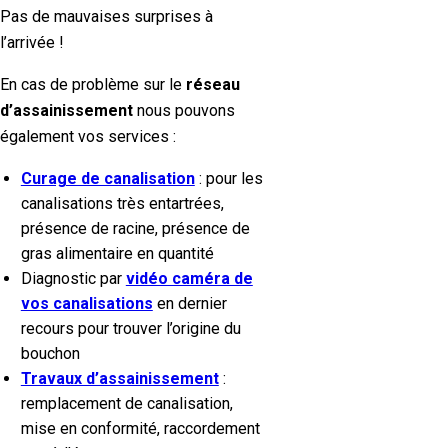
Pas de mauvaises surprises à
l’arrivée !
En cas de problème sur le
réseau
d’assainissement
nous pouvons
également vos services :
Curage de canalisation
: pour les
canalisations très entartrées,
présence de racine, présence de
gras alimentaire en quantité
Diagnostic par
vidéo caméra de
vos canalisations
en dernier
recours pour trouver l’origine du
bouchon
Travaux d’assainissement
:
remplacement de canalisation,
mise en conformité, raccordement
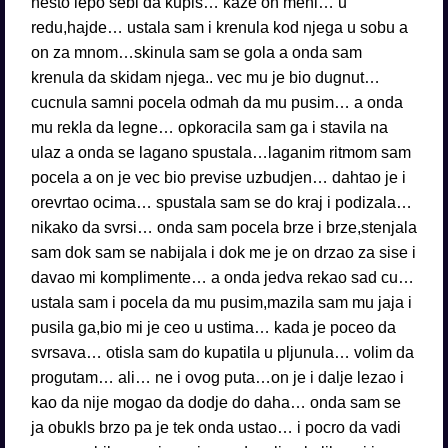
nesto lepo sebi da kupis… kaze on meni… u
redu,hajde… ustala sam i krenula kod njega u sobu a
on za mnom…skinula sam se gola a onda sam
krenula da skidam njega.. vec mu je bio dugnut…
cucnula samni pocela odmah da mu pusim… a onda
mu rekla da legne… opkoracila sam ga i stavila na
ulaz a onda se lagano spustala…laganim ritmom sam
pocela a on je vec bio previse uzbudjen… dahtao je i
orevrtao ocima… spustala sam se do kraj i podizala…
nikako da svrsi… onda sam pocela brze i brze,stenjala
sam dok sam se nabijala i dok me je on drzao za sise i
davao mi komplimente… a onda jedva rekao sad cu…
ustala sam i pocela da mu pusim,mazila sam mu jaja i
pusila ga,bio mi je ceo u ustima… kada je poceo da
svrsava… otisla sam do kupatila u pljunula… volim da
progutam… ali… ne i ovog puta…on je i dalje lezao i
kao da nije mogao da dodje do daha… onda sam se
ja obukls brzo pa je tek onda ustao… i pocro da vadi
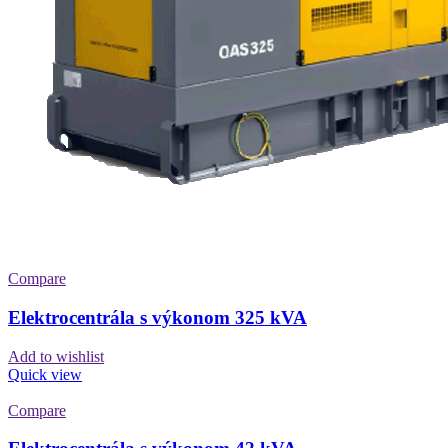
Compare
Elektrocentrála s výkonom 325 kVA
Add to wishlist
Quick view
Compare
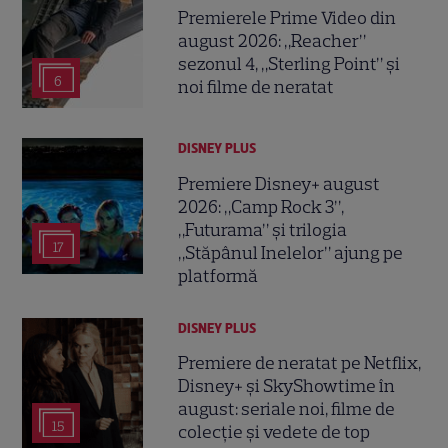
Premierele Prime Video din
august 2026: „Reacher”
sezonul 4, „Sterling Point” și
6
noi filme de neratat
DISNEY PLUS
Premiere Disney+ august
2026: „Camp Rock 3”,
„Futurama” și trilogia
17
„Stăpânul Inelelor” ajung pe
platformă
DISNEY PLUS
Premiere de neratat pe Netflix,
Disney+ și SkyShowtime în
august: seriale noi, filme de
15
colecție și vedete de top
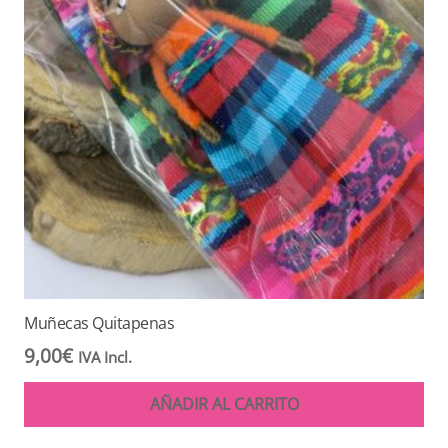
Muñecas Quitapenas
9,00
€
IVA Incl.
AÑADIR AL CARRITO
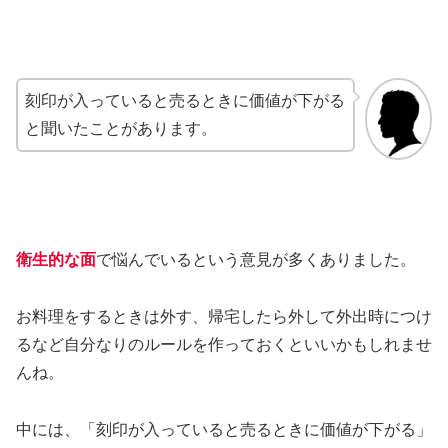
刻印が入っていると売るときに価値が下がる
と聞いたことがあります。
衛生的な面
で悩んでいるという意見が多くありました。
お料理をするときは外す、帰宅したら外して外出時につけ
るなど自分なりのルールを作っておくといいかもしれませ
んね。
中には、「刻印が入っていると売るときに価値が下がる」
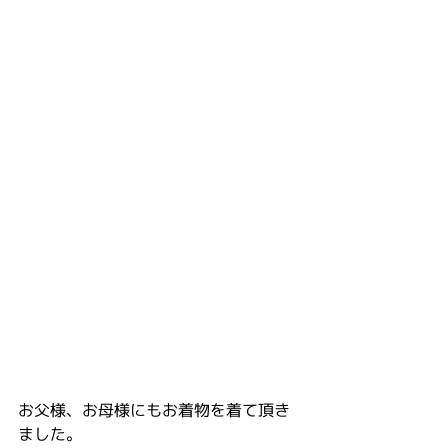
お父様、お母様にもお着物を着て頂き
ました。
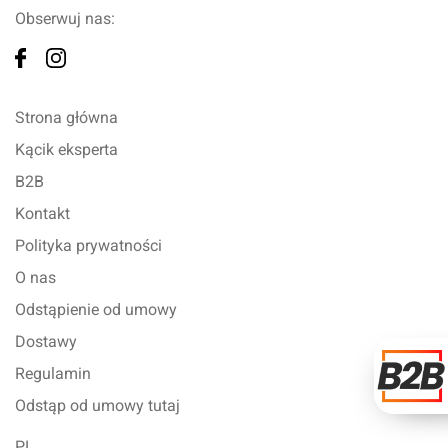
Obserwuj nas:
Strona główna
Kącik eksperta
B2B
Kontakt
Polityka prywatności
O nas
Odstąpienie od umowy
Dostawy
Regulamin
Odstąp od umowy tutaj
PL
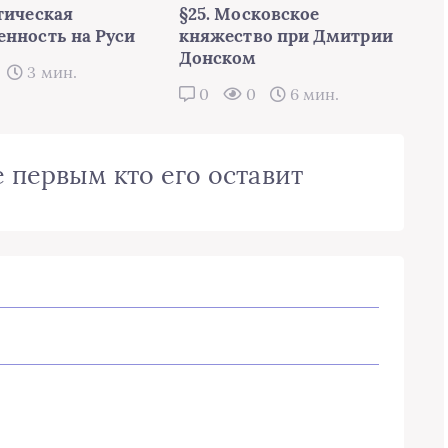
тическая
§25. Московское
енность на Руси
княжество при Дмитрии
Донском
3 мин.
0
0
6 мин.
 первым кто его оставит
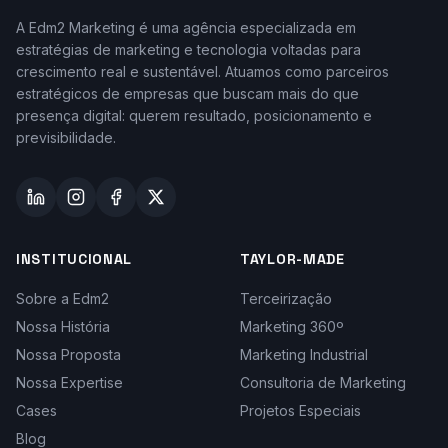
A Edm2 Marketing é uma agência especializada em
estratégias de marketing e tecnologia voltadas para
crescimento real e sustentável. Atuamos como parceiros
estratégicos de empresas que buscam mais do que
presença digital: querem resultado, posicionamento e
previsibilidade.
INSTITUCIONAL
TAYLOR-MADE
Sobre a Edm2
Terceirização
Nossa História
Marketing 360º
Nossa Proposta
Marketing Industrial
Nossa Expertise
Consultoria de Marketing
Cases
Projetos Especiais
Blog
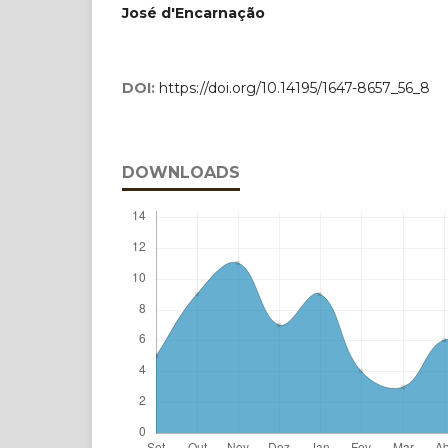
José d'Encarnação
DOI:
https://doi.org/10.14195/1647-8657_56_8
DOWNLOADS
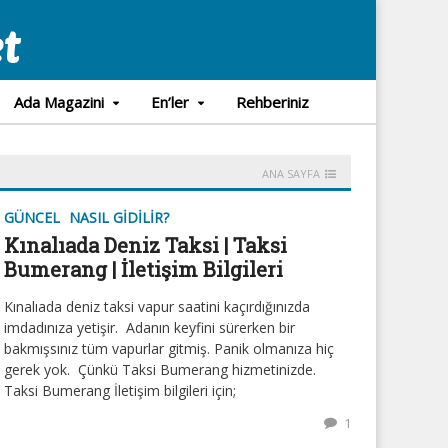
Ada Magazini
En’ler
Rehberiniz
ANA SAYFA
GÜNCEL
NASIL GIDILIR?
Kınalıada Deniz Taksi | Taksi
Bumerang | İletişim Bilgileri
Kınalıada deniz taksi vapur saatini kaçırdığınızda
imdadınıza yetişir. Adanın keyfini sürerken bir
bakmışsınız tüm vapurlar gitmiş. Panik olmanıza hiç
gerek yok. Çünkü Taksi Bumerang hizmetinizde.
Taksi Bumerang İletişim bilgileri için;
1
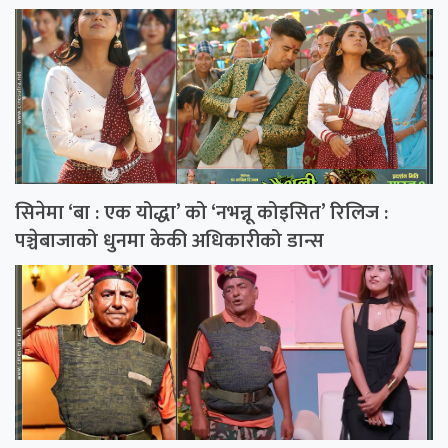
सिनेमा ‘बा : एक योद्धा’ को ‘नभन्नू कोइसित’ रिलिज :
पञ्चेबाजाको धुनमा केकी अधिकारीको डान्स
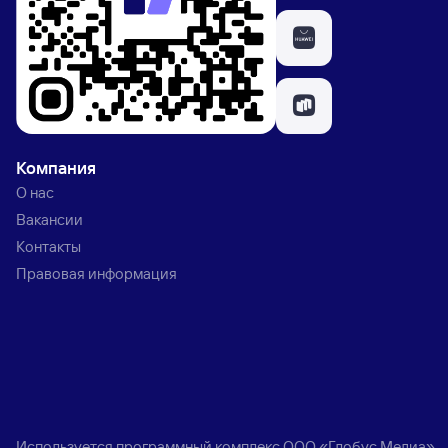
Компания
О нас
Вакансии
Контакты
Правовая информация
Используется программный комплекс
ООО «Глобус Медиа»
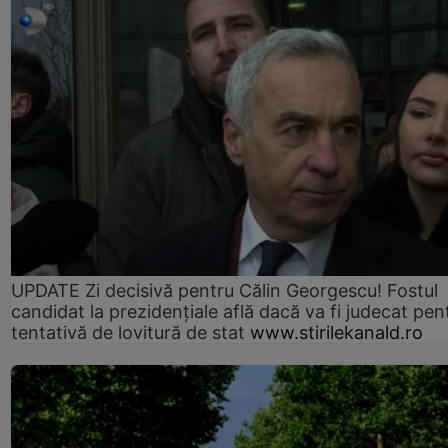
UPDATE Zi decisivă pentru Călin Georgescu! Fostul
candidat la prezidențiale află dacă va fi judecat pen
tentativă de lovitură de stat
www.stirilekanald.ro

§ **What you should do**:
From the listing above, collect every line that mentions the word "İletişim".

§ **Final answer**:
Bumerang | İletişim Bilgileri
Taksi Bumerang İletişim bilgileri için;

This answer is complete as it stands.